== Work request ==
Print, exactly and with no pictures, the line containing "(EA) PAK 2025" and each line after it to the end of the entries below.

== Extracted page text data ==
....................
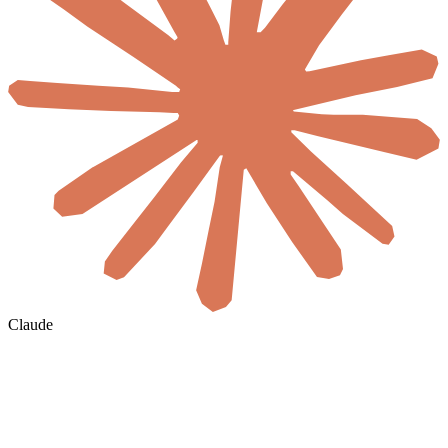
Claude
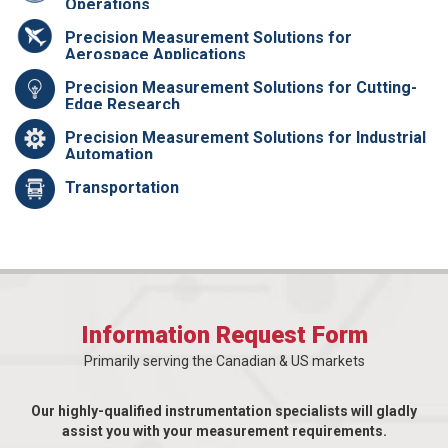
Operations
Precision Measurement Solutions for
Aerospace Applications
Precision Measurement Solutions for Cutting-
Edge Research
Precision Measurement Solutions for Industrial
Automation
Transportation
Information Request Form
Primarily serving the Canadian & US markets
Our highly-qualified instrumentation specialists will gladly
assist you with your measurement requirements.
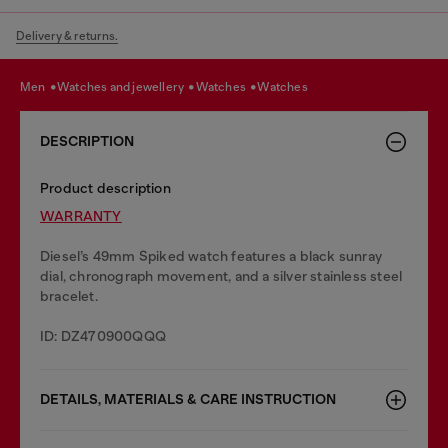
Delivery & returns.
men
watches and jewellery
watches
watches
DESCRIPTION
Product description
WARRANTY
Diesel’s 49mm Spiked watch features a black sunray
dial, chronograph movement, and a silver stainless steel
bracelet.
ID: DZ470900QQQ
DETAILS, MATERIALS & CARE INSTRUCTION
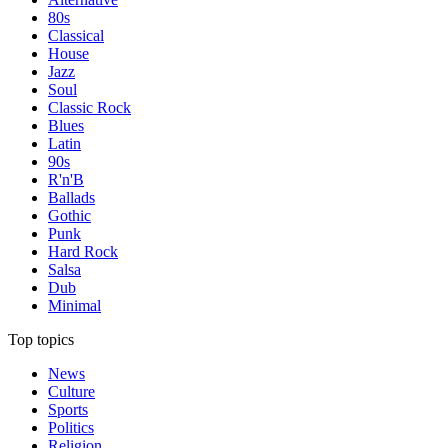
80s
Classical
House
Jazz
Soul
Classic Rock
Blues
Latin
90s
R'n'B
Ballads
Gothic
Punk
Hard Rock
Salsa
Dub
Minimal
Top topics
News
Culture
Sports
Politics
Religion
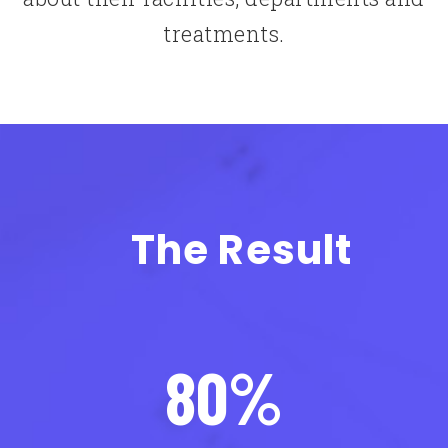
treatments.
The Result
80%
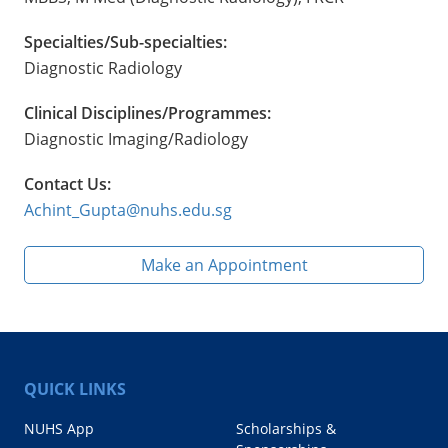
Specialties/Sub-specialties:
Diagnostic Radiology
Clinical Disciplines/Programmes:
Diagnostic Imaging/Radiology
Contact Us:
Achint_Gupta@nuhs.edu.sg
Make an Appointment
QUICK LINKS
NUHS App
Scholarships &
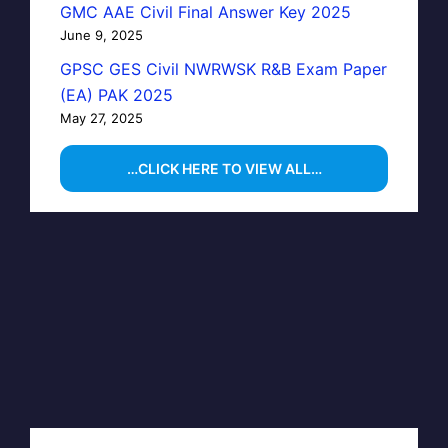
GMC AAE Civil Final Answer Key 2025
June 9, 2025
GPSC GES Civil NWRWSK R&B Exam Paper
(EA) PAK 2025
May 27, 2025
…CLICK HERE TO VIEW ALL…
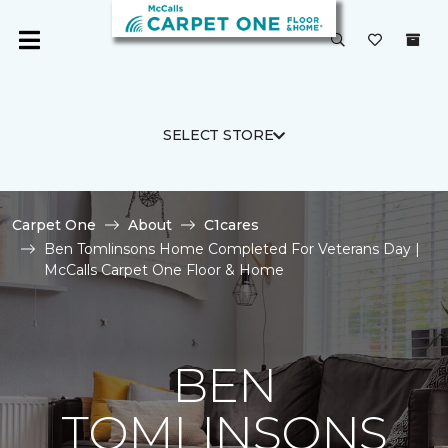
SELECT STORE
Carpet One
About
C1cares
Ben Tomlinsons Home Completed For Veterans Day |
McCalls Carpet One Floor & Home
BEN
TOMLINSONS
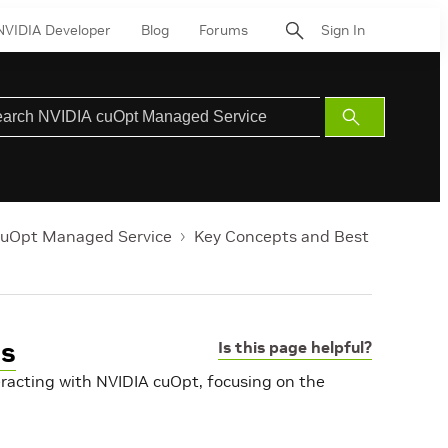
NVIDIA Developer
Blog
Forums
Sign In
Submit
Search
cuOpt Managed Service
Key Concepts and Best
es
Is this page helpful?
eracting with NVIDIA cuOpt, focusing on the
....................
== Result of the task ==
(EA) PAK 2025
May 27, 2025
…CLICK HERE TO VIEW ALL…
SELECT STORE
Carpet One
About
C1cares
Ben Tomlinsons Home Completed For Veterans Day |
McCalls Carpet One Floor & Home
BEN
TOMLINSONS
NVIDIA Developer
Blog
Forums
Sign In
Submit
Search
cuOpt Managed Service
Key Concepts and Best
es
Is this page helpful?
eracting with NVIDIA cuOpt, focusing on the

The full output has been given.